Сначала Соне навстречу примчался Мотя, стал прыгать, облизывать лицо, грозно
гавкать куда-то вниз. Через минуту подбежала Вера.
– Сонечка, солнышко, что с тобой? Ну, успокойся, маленькая,
что случилось?
– Там… там… – только могла выговорить Соня, показывая вниз.
Но там уже никого не было.
– Пошли в милицию, в районное отделение. Прямо сейчас, –
жестко сказала Надежда Павловна, которая оказалась дома, – это не первый случай
в нашем микрорайоне. Вчера я была на вызове в соседнем доме, там девочка семи
лет с хронической астмой. У нее тоже был такой случай. После этого начался
сильный приступ, потом обострение.
Соня выпила залпом чашку холодного чая с лимоном,
успокоилась, и вместе с Надеждой Павловной они отправились в районное отделение
милиции, которое находилось совсем близко через улицу.

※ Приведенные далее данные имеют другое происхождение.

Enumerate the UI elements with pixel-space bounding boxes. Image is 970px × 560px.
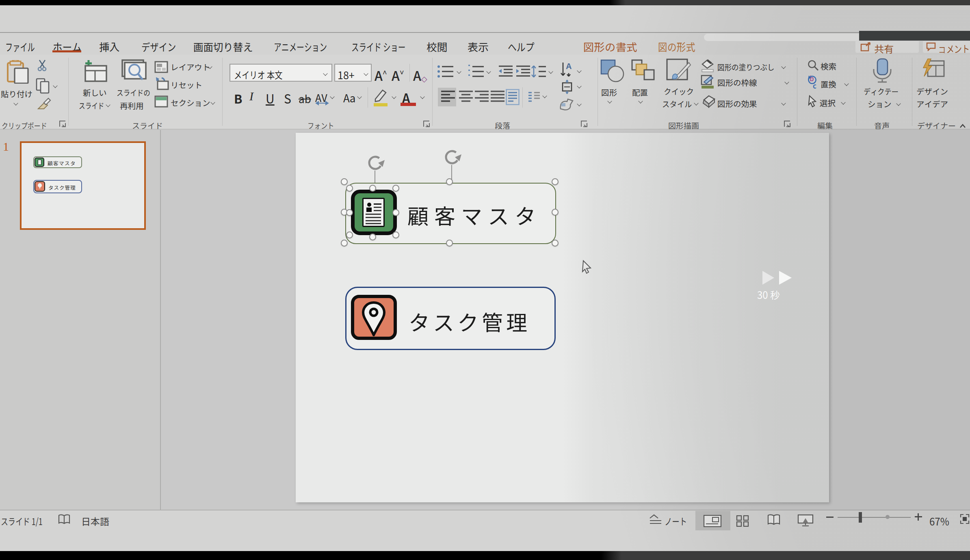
svg-text:A: A [566, 62, 572, 71]
svg-text:c: c [813, 80, 816, 90]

– Здравствуйте, – обратилась Надежда Павловна к дежурному за
стеклянной перегородкой, – только что в нашем подъезде к ребенку подошел
мужчина с… Надежда Павловна запнулась, – с обнаженными половыми органами. Это
не первый случай, я бы хотела поговорить с кем-нибудь, написать заявление. Его
необходимо найти.
– К тебе подошел? – дежурный посмотрел на Соню.
– Ко мне, – кивнула она.
– Он тебя трогал?
– Нет. Только говорил… бормотал.
– А потом?
– Я закричала и побежала наверх.
– Он бежал за тобой?
– Не знаю. Я боялась оглянуться. У него была расстегнута
ширинка, он вывалил все свое хозяйство… Он высокий такой, худой, сутулый.
– Ладно, пройдите по коридору направо, восьмой кабинет.

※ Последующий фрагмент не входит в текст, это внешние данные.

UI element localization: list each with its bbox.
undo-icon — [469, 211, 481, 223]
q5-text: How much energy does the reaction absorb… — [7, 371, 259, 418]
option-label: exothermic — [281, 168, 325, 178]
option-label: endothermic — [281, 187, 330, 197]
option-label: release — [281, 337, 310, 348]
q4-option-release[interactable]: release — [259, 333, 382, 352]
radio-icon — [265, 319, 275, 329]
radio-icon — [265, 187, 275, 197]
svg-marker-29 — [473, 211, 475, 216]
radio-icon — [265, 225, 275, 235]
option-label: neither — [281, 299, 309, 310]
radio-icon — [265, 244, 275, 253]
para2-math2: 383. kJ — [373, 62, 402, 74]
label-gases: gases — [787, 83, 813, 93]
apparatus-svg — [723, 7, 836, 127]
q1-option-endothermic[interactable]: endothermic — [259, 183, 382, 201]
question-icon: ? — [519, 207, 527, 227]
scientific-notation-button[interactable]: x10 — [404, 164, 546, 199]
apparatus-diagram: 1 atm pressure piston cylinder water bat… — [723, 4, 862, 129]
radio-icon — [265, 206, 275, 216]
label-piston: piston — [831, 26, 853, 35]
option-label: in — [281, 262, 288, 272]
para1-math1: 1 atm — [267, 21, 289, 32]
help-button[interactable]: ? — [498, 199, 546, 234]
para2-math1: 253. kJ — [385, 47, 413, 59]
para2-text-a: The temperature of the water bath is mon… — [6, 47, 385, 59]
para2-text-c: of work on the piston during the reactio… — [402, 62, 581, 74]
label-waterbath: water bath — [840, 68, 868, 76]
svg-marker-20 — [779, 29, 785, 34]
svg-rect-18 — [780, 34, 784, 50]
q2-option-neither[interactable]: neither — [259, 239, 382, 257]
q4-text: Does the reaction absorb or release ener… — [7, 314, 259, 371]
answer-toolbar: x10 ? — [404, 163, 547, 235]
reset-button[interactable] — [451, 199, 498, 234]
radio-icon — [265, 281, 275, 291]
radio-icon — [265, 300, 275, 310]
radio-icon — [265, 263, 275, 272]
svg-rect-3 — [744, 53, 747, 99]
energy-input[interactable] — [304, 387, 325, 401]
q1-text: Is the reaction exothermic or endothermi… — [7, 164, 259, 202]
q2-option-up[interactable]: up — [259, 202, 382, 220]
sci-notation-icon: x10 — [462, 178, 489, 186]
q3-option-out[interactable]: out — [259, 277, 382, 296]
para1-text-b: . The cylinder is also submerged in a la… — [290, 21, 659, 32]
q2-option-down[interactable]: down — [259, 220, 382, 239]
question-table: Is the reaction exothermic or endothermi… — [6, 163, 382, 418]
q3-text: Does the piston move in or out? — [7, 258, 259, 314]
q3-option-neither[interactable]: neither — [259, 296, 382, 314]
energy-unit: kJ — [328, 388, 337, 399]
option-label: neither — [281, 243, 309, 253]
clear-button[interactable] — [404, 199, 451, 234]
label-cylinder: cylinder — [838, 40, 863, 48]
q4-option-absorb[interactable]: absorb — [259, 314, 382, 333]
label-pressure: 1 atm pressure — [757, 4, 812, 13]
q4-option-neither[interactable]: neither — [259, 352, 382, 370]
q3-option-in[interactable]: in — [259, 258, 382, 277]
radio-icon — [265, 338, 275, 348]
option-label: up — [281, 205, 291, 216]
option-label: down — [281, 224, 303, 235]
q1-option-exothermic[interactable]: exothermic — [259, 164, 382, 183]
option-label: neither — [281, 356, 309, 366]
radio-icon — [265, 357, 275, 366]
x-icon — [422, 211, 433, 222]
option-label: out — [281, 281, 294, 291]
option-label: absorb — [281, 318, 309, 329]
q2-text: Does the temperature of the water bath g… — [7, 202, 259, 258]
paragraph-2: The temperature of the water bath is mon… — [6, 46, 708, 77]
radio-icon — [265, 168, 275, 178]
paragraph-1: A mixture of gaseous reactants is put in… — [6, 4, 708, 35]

Прежде чем отойти. Соня привстала на цыпочки и заглянула на
стол дежурного. Внимание ее привлекла большая фотография, лежавшая под стеклом
на столе. Она видела вверх ногами и очень старалась разглядеть как следует.
– Извините, пожалуйста, – решилась она наконец спросить у
дежурного и показала на фотографию, – а вот это кто?
– Преступник.
– Опасный?
– Очень опасный. Идите, а то зам/по розыску на обед уйдет,
не застанете.
– А можно я получше рассмотрю? – не унималась Соня.
– Зачем?
– Ну, он ведь в розыске?
– Детективы любишь? – улыбнулся дежурный.
– Люблю, – кивнула Соня, – дайте, пожалуйста, на этого
посмотреть. Что-то есть знакомое в лице.
– Соня, прекрати! – нахмурилась Надежда Павловна. – Не
приставай к человеку со всякой ерундой. Пойдем.
– Нет, я обязательно должна посмотреть, обязательно! – Соня
даже раскраснелась от возбуждения. – Ну что вам стоит?
– Так он на улице на стенде висит, – пожал плечами дежурный,
– смотри сколько влезет!
Соня тут же рванула на улицу, добежала до пыльного разбитого
стенда и вернулась через минуту.
– Нет, – сообщила она, – там он не висит.
– Серега, ну дай ты ребенку посмотреть, – подал голос
молодой человек в штатском, куривший возле стойки.
– Ладно, смотри, – дежурный аккуратно вытащил из-под стекла
распечатку фотографии.
Соня уставилась на снимок как завороженная, несколько раз
прочитала короткий текст, сосредоточенно шевеля губами, словно заучивая
наизусть.
– Все, большое спасибо, – она вернула снимок дежурному, –
теперь пойдем в восьмой кабинет.
– Ну что, узнала? – спросил, улыбнувшись, человек в
штатском. – Видела ты его где-нибудь?
– Пока точно сказать не могу, – серьезно произнесла Соня, –
мне надо подумать и посмотреть на него еще раз как следует. На живого, не на
снимок.
Зам, по розыску оказалась полной флегматичной женщиной лет
сорока. Внимательно выслушав рассказ Надежды Павловны, она задала несколько
вопросов Соне, а потом спокойно заявила:
– Это вообще-то не ко мне. Пройдите в пятый кабинет,
напротив.
Пятый кабинет оказался запертым.
– Ждите в коридоре, – сказала зам, по розыску, заперла свой
кабинет и отправилась обедав.
Ждать пришлось минут двадцать. В узком коридоре было грязно,
накурено, ни стула, ни банкетки, чтобы сесть. У Надежды Павловны от жары
опухали ноги, она тяжело прислонилась к стене.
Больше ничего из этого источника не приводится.